[A sannyasin says: Sometimes when I see you in lecture I just feel angry against you.]
Osho – These things are natural. If you love me, you will sometimes be angry too. You cannot only love. When I accept your love I am also accepting your anger. You don’t have pure love, so how can you offer it to me? Your love is mixed with all kinds of ugly things. When I initiate you into sannyas, I initiate you with all these possibilities: that you will be angry, that you will hate me, that you will think against me, that you will do this and that – all possibilities.
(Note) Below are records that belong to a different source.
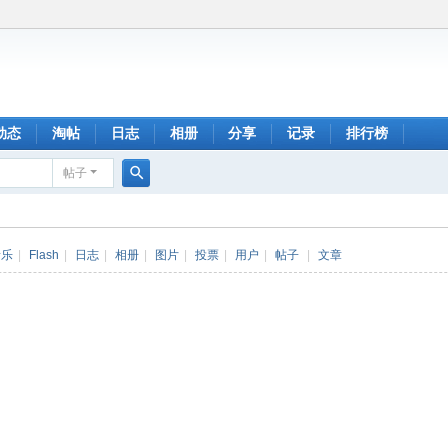
动态
淘帖
日志
相册
分享
记录
排行榜
帖子
搜
索
音乐
|
Flash
|
日志
|
相册
|
图片
|
投票
|
用户
|
帖子
|
文章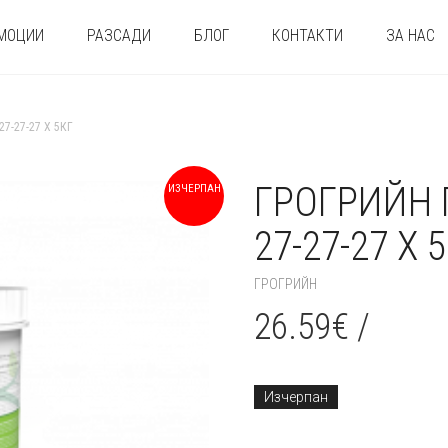
МОЦИИ
РАЗСАДИ
БЛОГ
КОНТАКТИ
ЗА НАС
7-27-27 Х 5КГ
ГРОГРИЙН 
ИЗЧЕРПАН
27-27-27 Х 
ГРОГРИЙН
26.59
€
/
Изчерпан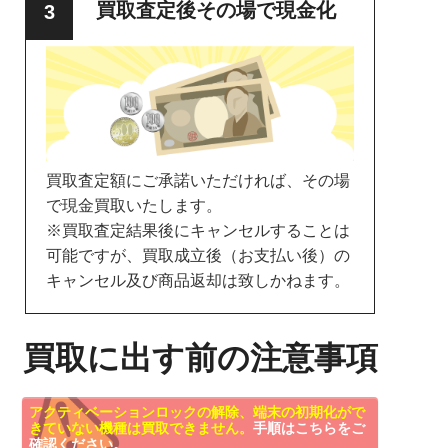
買取査定後その場で現金化
買取査定額にご承諾いただければ、その場
で現金買取いたします。
※買取査定結果後にキャンセルすることは
可能ですが、買取成立後（お支払い後）の
キャンセル及び商品返却は致しかねます。
買取に出す前の注意事項
アクティベーションロックの解除、端末の初期化がで
きていない機種は買取できません。
手順はこちらをご
確認ください。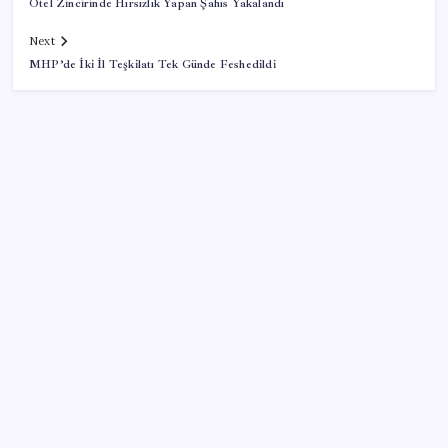
Otel Zincirinde Hırsızlık Yapan Şahıs Yakalandı
Next
MHP’de İki İl Teşkilatı Tek Günde Feshedildi
SON YAZILAR
Şehrin CHP’de kalan tek belediye başkanıydı: İstifa
ettiğini duyurdu
Pompada tabelalar değişiyor: 6 liralık fark için son
saatler
AKP’den ‘çerçeve kanun’ görüşmeleri… Önce DEM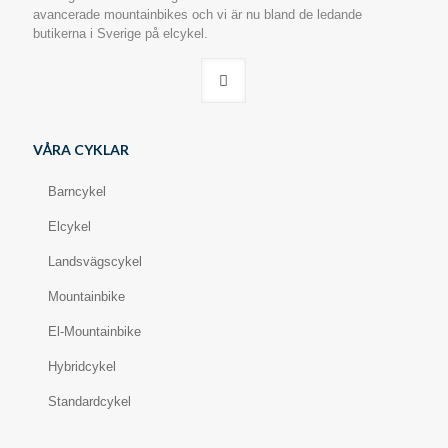
avancerade mountainbikes och vi är nu bland de ledande
butikerna i Sverige på elcykel.
VÅRA CYKLAR
Barncykel
Elcykel
Landsvägscykel
Mountainbike
El-Mountainbike
Hybridcykel
Standardcykel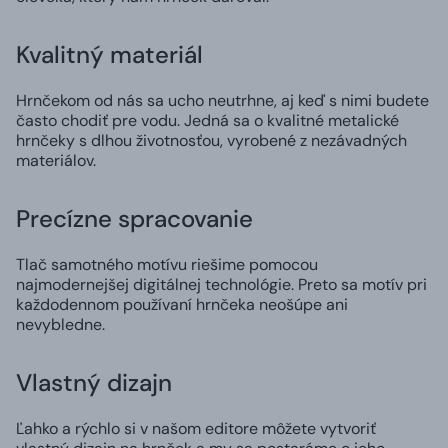
Kvalitný materiál
Hrnčekom od nás sa ucho neutrhne, aj keď s nimi budete
často chodiť pre vodu. Jedná sa o kvalitné metalické
hrnčeky s dlhou životnosťou, vyrobené z nezávadných
materiálov.
Precízne spracovanie
Tlač samotného motívu riešime pomocou
najmodernejšej digitálnej technológie. Preto sa motív pri
každodennom používaní hrnčeka neošúpe ani
nevybledne.
Vlastný dizajn
Ľahko a rýchlo si v našom editore môžete vytvoriť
To accept a disciple is not an easy task, because you are accepting a bundle of so many problems. A disciple is not all sweet. If he was all sweet, why should he be a disciple? He carries many bitternesses in him; he will impose and project those bitternesses on the master. The master will become a screen and you will project all kinds of things on him – good and bad both. Sometimes it will be a great experience and you will move into heights, and sometimes you will be falling into valleys of negativity. But this is natural; nothing to be condemned in it.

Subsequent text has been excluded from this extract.